FESHEDİLEN SÖZLEŞME

755 61 22
                                    

Gecikme için çoook üzgünüm.
Bir dahaki sefere, böyle bir sorunda beklemeyip kitapPad'e yükleyeceğim yeni bölümü. Çünkü Wattpad bende çok sıkıntı çıkarıyor.


5.BÖLÜM: FESHEDİLEN SÖZLEŞME

🍷


İnsanların fikir çatışmalarından, öfkemi tetikleyen eylemlerinden uzak durmak için her zaman daha az yer kaplamaya çalışırdım. Kalabalıklardan kaçar dururdum.

Çünkü biliyordum, öfkem tetiklenirse çok can yakardım. Durma noktam ve kontrolüm olmazdı.

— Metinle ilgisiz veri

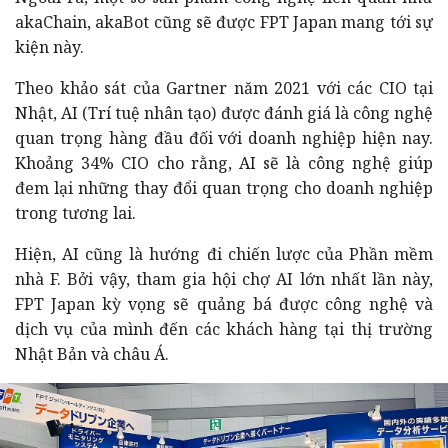
akaChain, akaBot cũng sẽ được FPT Japan mang tới sự
kiện này.
Theo khảo sát của Gartner năm 2021 với các CIO tại
Nhật, AI (Trí tuệ nhân tạo) được đánh giá là công nghệ
quan trọng hàng đầu đối với doanh nghiệp hiện nay.
Khoảng 34% CIO cho rằng, AI sẽ là công nghệ giúp
đem lại những thay đổi quan trọng cho doanh nghiệp
trong tương lai.
Hiện, AI cũng là hướng đi chiến lược của Phần mềm
nhà F. Bởi vậy, tham gia hội chợ AI lớn nhất lần này,
FPT Japan kỳ vọng sẽ quảng bá được công nghệ và
dịch vụ của mình đến các khách hàng tại thị trường
Nhật Bản và châu Á.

Ve Türkmen ailesini tebrik ederim, öfkemi kazanmayı başarmışlardı.

Kahrolası yaratık!

Kafamı öylesine sert çarpmıştımki, ağzımın içinde kan tadı vardı. Bütün kemiklerimin kırıldığını, acının, ayak serçe parmağımı bir yere vurmuşumda, hemen sonra parmak uçlarımdan başlayarak yukarıya doğru tırmanıp bedenimi sızım sızım sızlattığını hissediyordum. Tanrım... Bu gerçekten bütün soluğumu kesmişti.

Yanıma iki farklı bedenin çöktüğünü, ismimi telaşla dile getirdiklerini heyal meyal görüyordum. Birinin soğuk avuç içleri yüzümde dolanıyordu.

"Tanrı kahretsin, Levlâ...İyimisin? Levlâ!" Sancar'ın endişeli ve yeri göğü inleten sesi kafamın içinde yankıladığında gözlerim zorlukla aralandı.

"Boynunu kıpırdatma," Diye çıkıştı Cesur. "İlk müdahale yapılmadan ona dokunmaman gerekirdi!" Sesi sert ve tavizsizdi.

Sancar tuttuğu başımı tekrar yavaşça toprak zemine bıraktı. Kulaklarımda rüzgarın uğultusu vardı.

"Nevra hanımı çağırın!" Diye bağırdığını duydum birinin ama hangisi olduğunu çıkaramadım.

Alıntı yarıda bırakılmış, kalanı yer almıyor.